The scissors clattered from Beth’s grip, skittering across the floor to rest against the wall.
It was horrible to watch. Beth Morris, who sang silly songs about butterflies and helped kids tie their shoes, was now snarling and fighting like a rabid animal.
“Careful,” I found myself saying. “Don’t hurt her. It’s not her fault.”
“We know.” Trent’s voice was strained with effort. “She’s in there somewhere.”
He managed to flip Beth onto her stomach, one knee pressed against her back to hold her down. From his pocket, he pulled plastic zip ties. Dutch held Beth’s ankles together while Trent bound her wrists behind her back, blood from Dutch’s arm dripping onto the floor.
“It’s okay, Beth.” Trent’s voice softened, even as he tightened the zip ties. “This isn’t you. We’re going to fix this. You’re going to be okay.”
Beth continued to struggle, but with her limbs secured, her movements became less dangerous.
Her body bucked against the floor, her head twisting to the side.
For a split second, I thought I saw something in her eyes—a flash of the real Beth, terrified and confused, before the vacant stare returned.
“Is she... can you help her?” I asked, still clutching Sophia tight against me.
Dutch secured her ankles with more zip ties, his weathered hands surprisingly gentle despite the blood running down to his wrist, then he straightened and retrieved his gun. “First priority is getting you all somewhere safe.”
Sophia whimpered against my neck, her whole body trembling.

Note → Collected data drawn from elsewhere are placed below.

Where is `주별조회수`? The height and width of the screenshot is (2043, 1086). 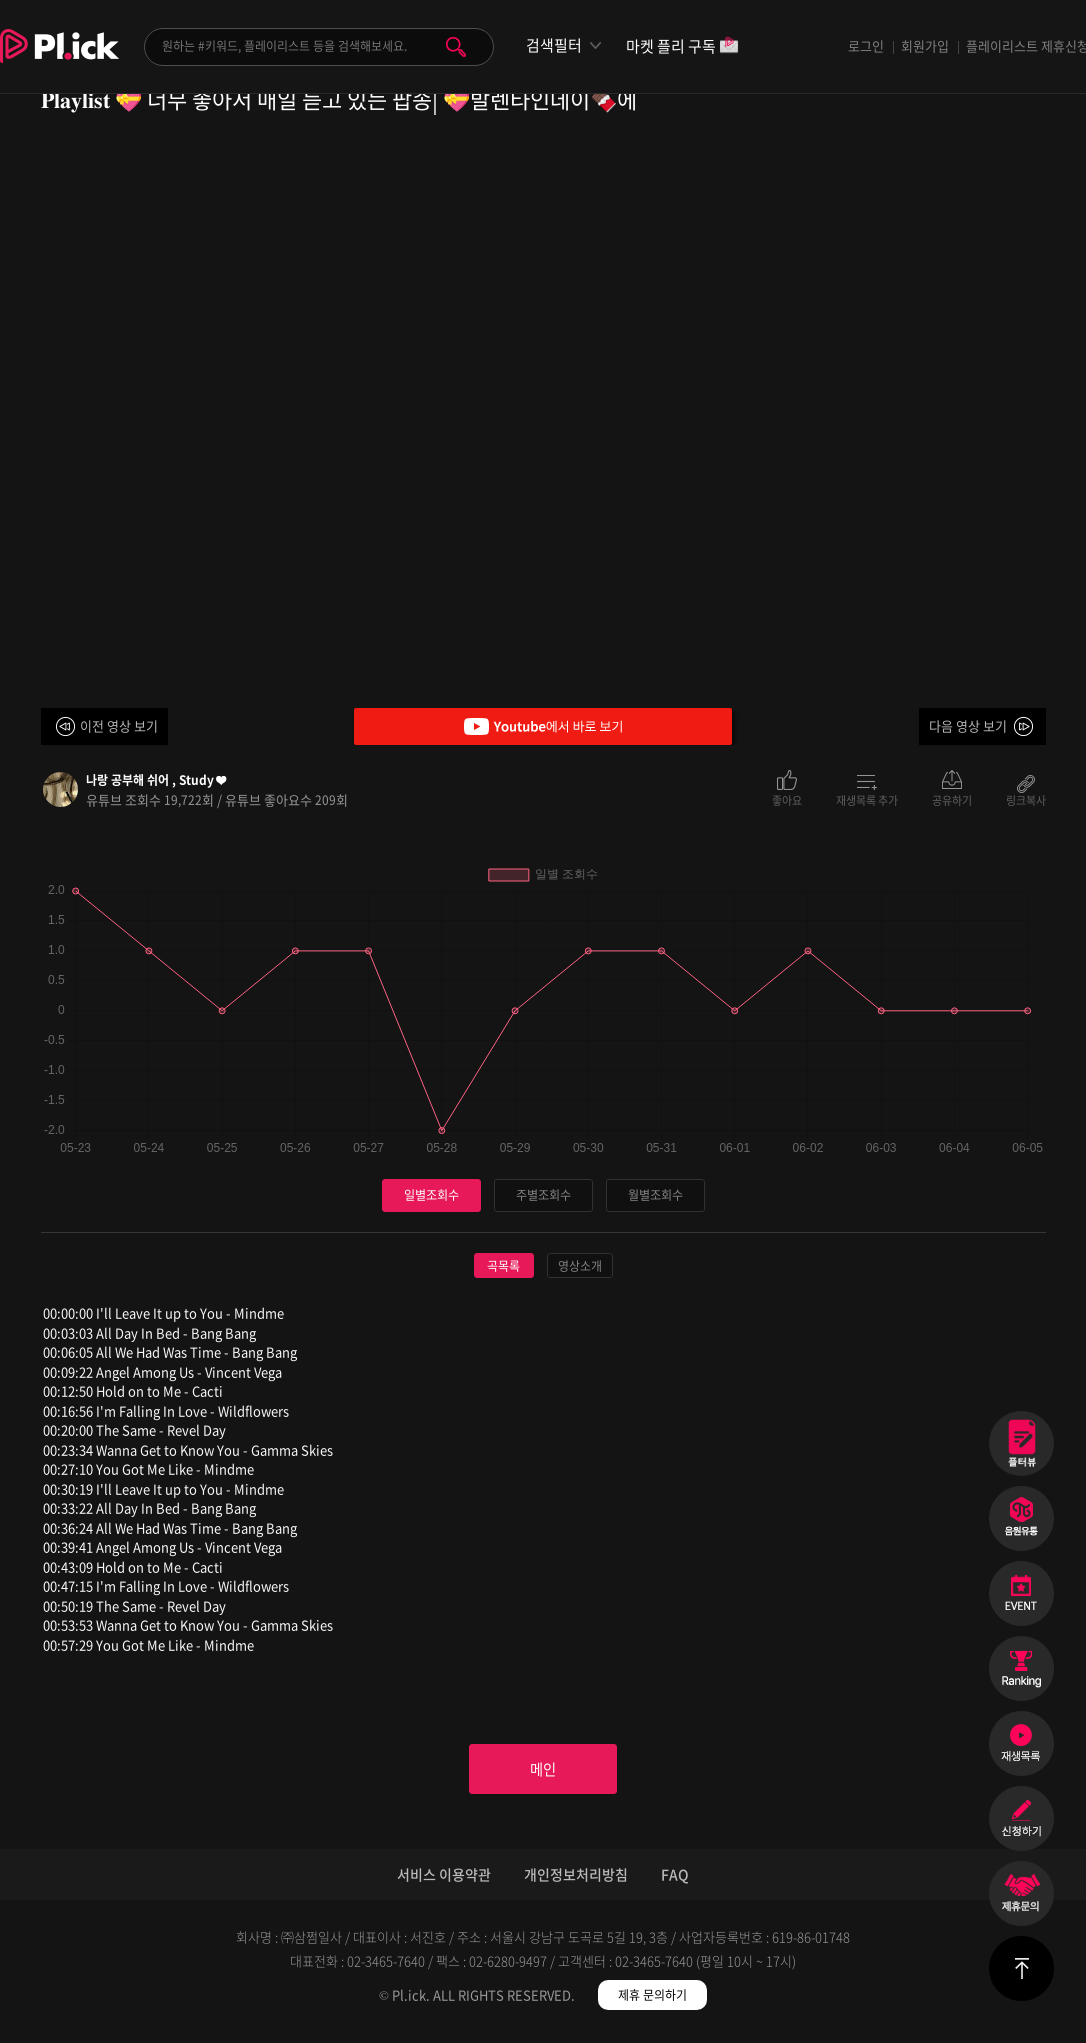 주별조회수 is located at coordinates (543, 1195).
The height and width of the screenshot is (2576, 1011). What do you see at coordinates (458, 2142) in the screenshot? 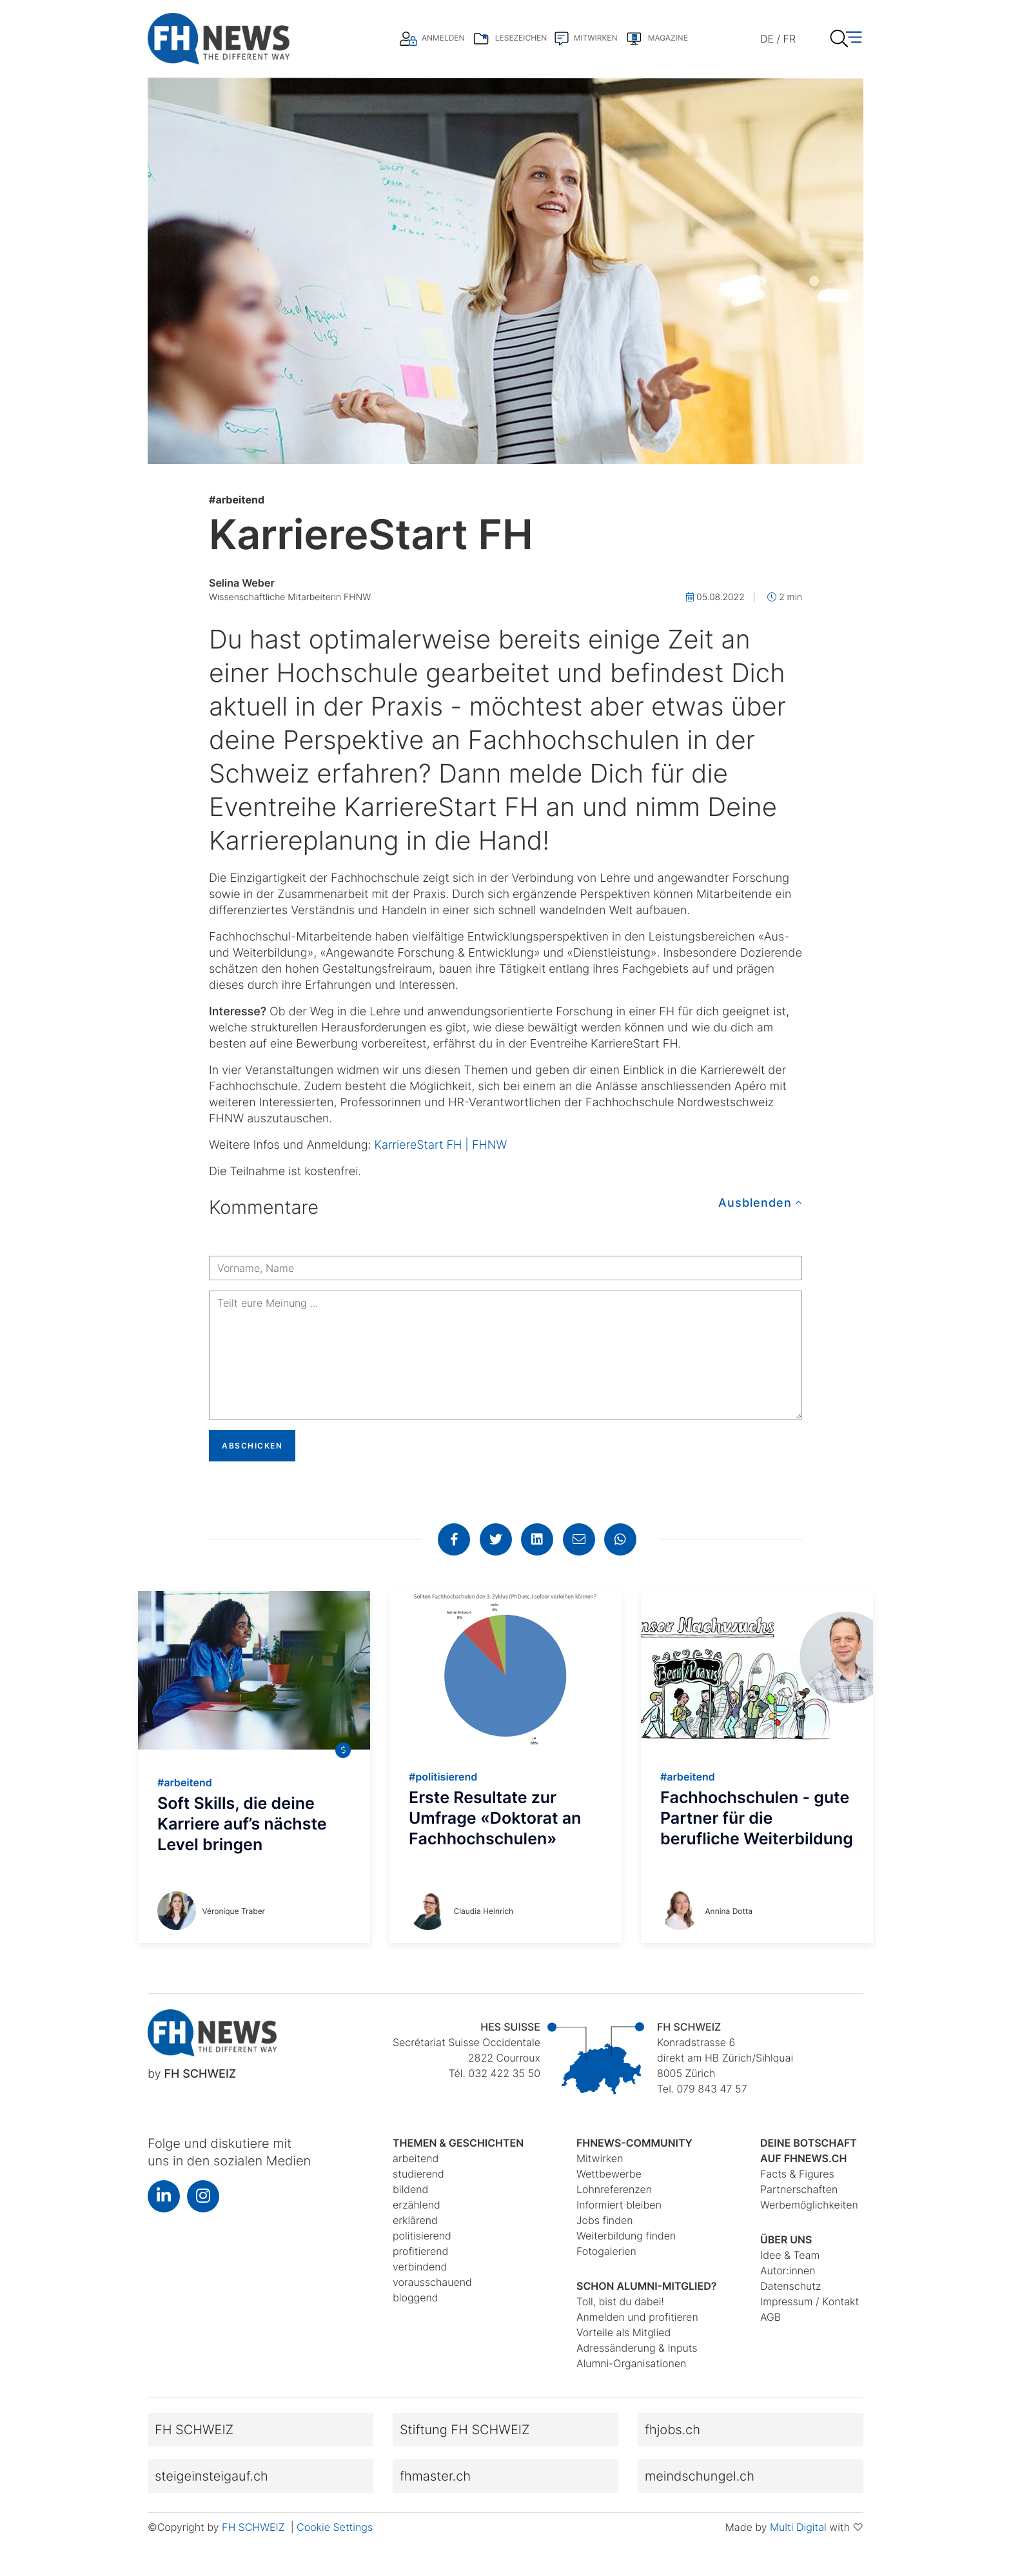 I see `Themen & Geschichten` at bounding box center [458, 2142].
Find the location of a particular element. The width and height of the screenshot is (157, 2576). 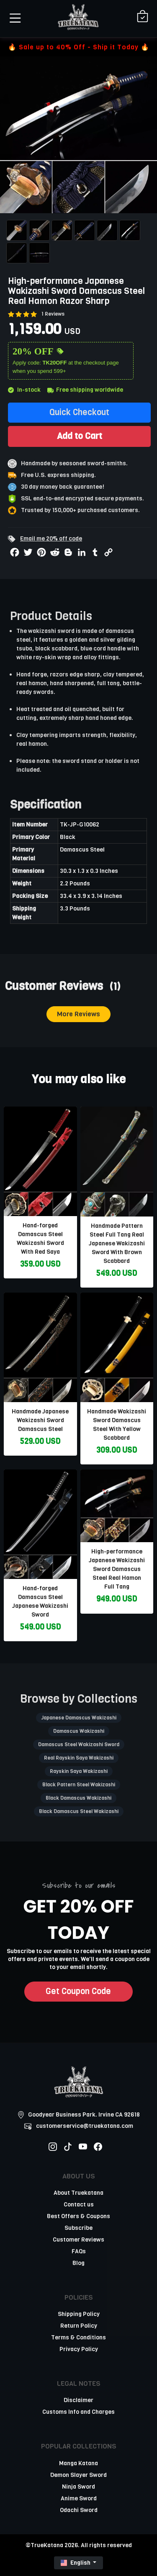 Shipping Policy is located at coordinates (79, 2314).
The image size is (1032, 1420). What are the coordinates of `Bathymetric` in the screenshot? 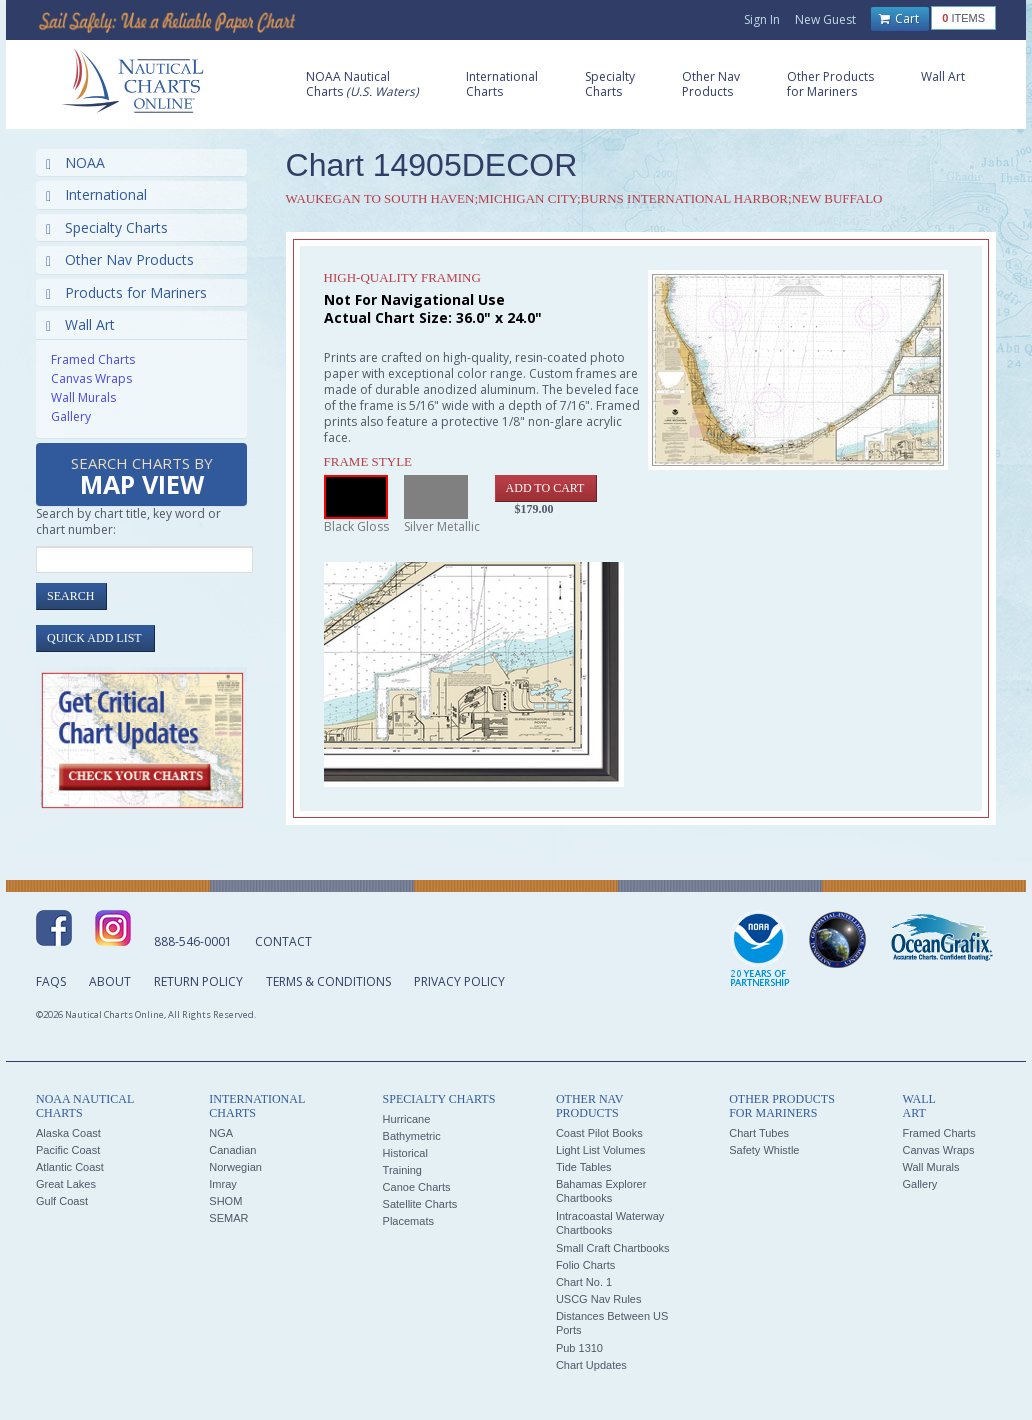 It's located at (412, 1136). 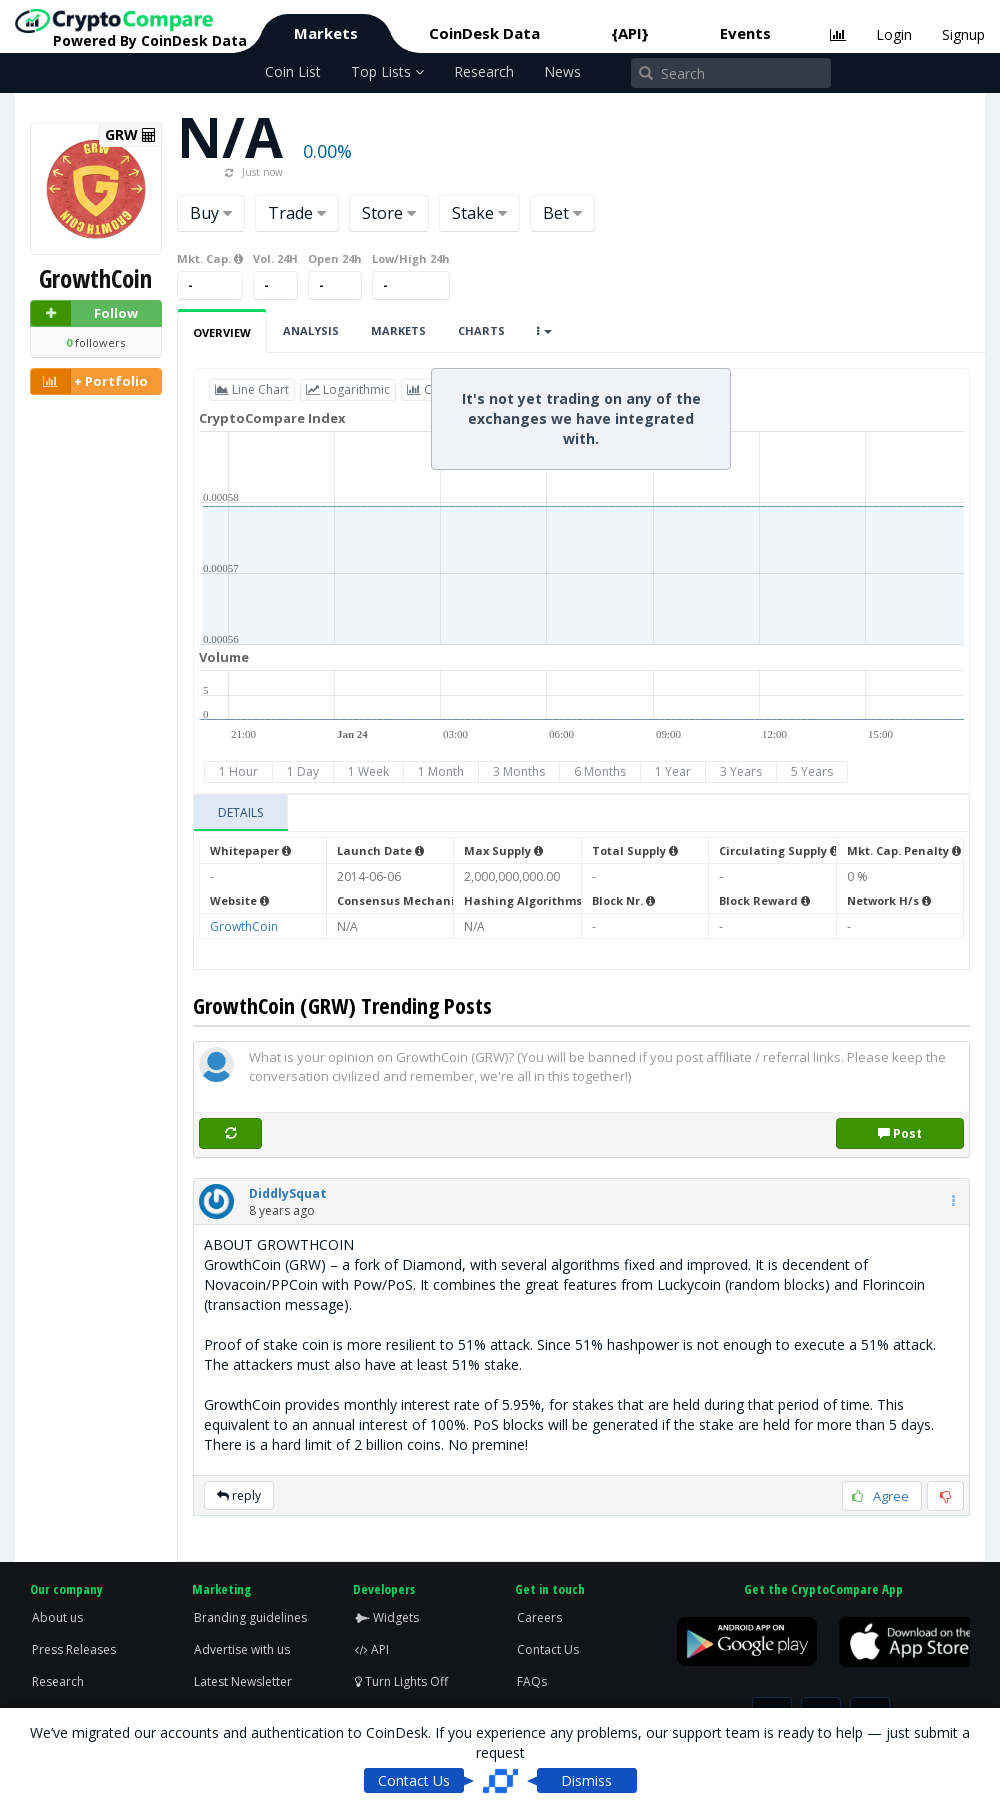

I stroked her hair, murmuring nonsense words of comfort.
She was alive.
She was unharmed.
The scissors had left no mark on her soft skin.
I kept repeating these facts to myself, trying to slow my hammering heart.
“We need to check her for weapons.” Trent methodically patted down Beth’s pockets. “Anything she could use to hurt herself or us if the ties fail.”
Dutch nodded, helping with the search despite his injury. They found nothing else, just a small tube of lip balm and a folded tissue. Such normal, human things. It made what had happened to Beth seem even more grotesque.
“How are you not like them?” I asked Dutch, the question bursting out before I could stop it. “Everyone else in town...”
He snorted, pressing his palm against his bleeding arm. “Never trusted the town supply. Not since ’78, when the mining company dumped into the reservoir. Got my own well.”
Trent sat back on his heels, wiping blood from his scratched cheek. He winced slightly as he shifted his weight, favoring his left side. “Your paranoia might have saved all our lives.”
Beth had gone still on the floor, but her eyes remained open, staring at nothing. Occasionally, her body would twitch like someone having a bad dream. Was she in there, trapped inside her own mind, watching as her body tried to hurt a child she loved?
“What do we do with her?” I asked.
“Can’t leave her,” Dutch said. “Not like this. She might hurt herself trying to get free.”
“We have to leave her,” Trent said. “She’s too dangerous. Too unpredictable. And for all we know, they can track her.”
Sophia lifted her head from my shoulder, her face streaked with tears, to look at her teacher lying bound on the classroom floor. “Ms. Beth,” she whispered, and the heartbreak in those two words nearly shattered me.
“We need a safe place,” I said, forcing myself to think beyond the moment, beyond the terror we’d just survived. “Somewhere we can figure out what to do next.”
Dutch nodded. “Got just the place in mind. But we need to move fast. Won’t be long before the rest of them realize something’s wrong.”